EXERCISE BRIEF: Find every line in the records below that holds the word "Готово" and copy it.

DATA EXCERPTS:
------------------------------------------------------------
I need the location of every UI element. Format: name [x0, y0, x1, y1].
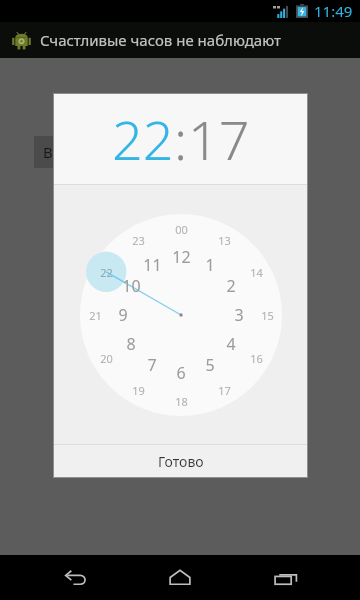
staticText: 13 [218, 233, 231, 248]
button[interactable]: 17 [209, 379, 239, 401]
staticText: 21 [89, 308, 102, 323]
button[interactable]: Home [149, 555, 211, 600]
button[interactable]: 22 [112, 102, 174, 176]
staticText: 11:49 [314, 1, 353, 21]
button[interactable]: 7 [137, 354, 167, 376]
staticText: 14 [250, 265, 263, 280]
button[interactable]: 00 [166, 218, 196, 240]
staticText: Готово [158, 452, 204, 471]
button[interactable]: 13 [209, 229, 239, 251]
staticText: B [43, 142, 53, 162]
staticText: 20 [100, 351, 113, 366]
button[interactable]: 23 [123, 229, 153, 251]
button[interactable]: 11 [137, 254, 167, 276]
button[interactable]: 1 [195, 254, 225, 276]
button[interactable]: 9 [108, 304, 138, 326]
button[interactable]: Back [44, 555, 106, 600]
button[interactable]: 14 [241, 261, 271, 283]
button[interactable]: 17 [188, 102, 250, 176]
staticText: 10 [122, 275, 141, 297]
button[interactable]: 6 [166, 362, 196, 384]
staticText: 6 [176, 362, 186, 384]
button[interactable]: 5 [195, 354, 225, 376]
button[interactable]: B [34, 136, 88, 168]
button[interactable]: 16 [241, 347, 271, 369]
staticText: Счастливые часов не наблюдают [40, 30, 281, 50]
staticText: 15 [261, 308, 274, 323]
button[interactable]: 15 [252, 304, 282, 326]
staticText: 7 [147, 354, 157, 376]
staticText: 23 [132, 233, 145, 248]
staticText: 5 [205, 354, 215, 376]
button[interactable]: 4 [216, 333, 246, 355]
button[interactable]: 2 [216, 275, 246, 297]
staticText: : [174, 102, 188, 176]
staticText: 8 [126, 333, 136, 355]
button[interactable]: 19 [123, 379, 153, 401]
staticText: 12 [172, 246, 191, 268]
button[interactable]: 10 [116, 275, 146, 297]
button[interactable]: 22 [91, 261, 121, 283]
button[interactable]: 20 [91, 347, 121, 369]
staticText: 19 [132, 383, 145, 398]
staticText: 16 [250, 351, 263, 366]
staticText: 2 [226, 275, 236, 297]
staticText: 18 [175, 394, 188, 409]
staticText: 11 [143, 254, 162, 276]
staticText: 9 [118, 304, 128, 326]
button[interactable]: 21 [80, 304, 110, 326]
staticText: 3 [234, 304, 244, 326]
staticText: 4 [226, 333, 236, 355]
staticText: 00 [175, 222, 188, 237]
button[interactable]: Recent apps [255, 555, 317, 600]
button[interactable]: Готово [54, 445, 307, 477]
button[interactable]: 8 [116, 333, 146, 355]
staticText: 22 [100, 265, 113, 280]
button[interactable]: 12 [166, 246, 196, 268]
staticText: 1 [205, 254, 215, 276]
button[interactable]: 18 [166, 390, 196, 412]
button[interactable]: 3 [224, 304, 254, 326]
staticText: 17 [218, 383, 231, 398]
------------------------------------------------------------
OUTPUT OF THE TASK:
staticText: Готово [158, 452, 204, 471]
button[interactable]: Готово [54, 445, 307, 477]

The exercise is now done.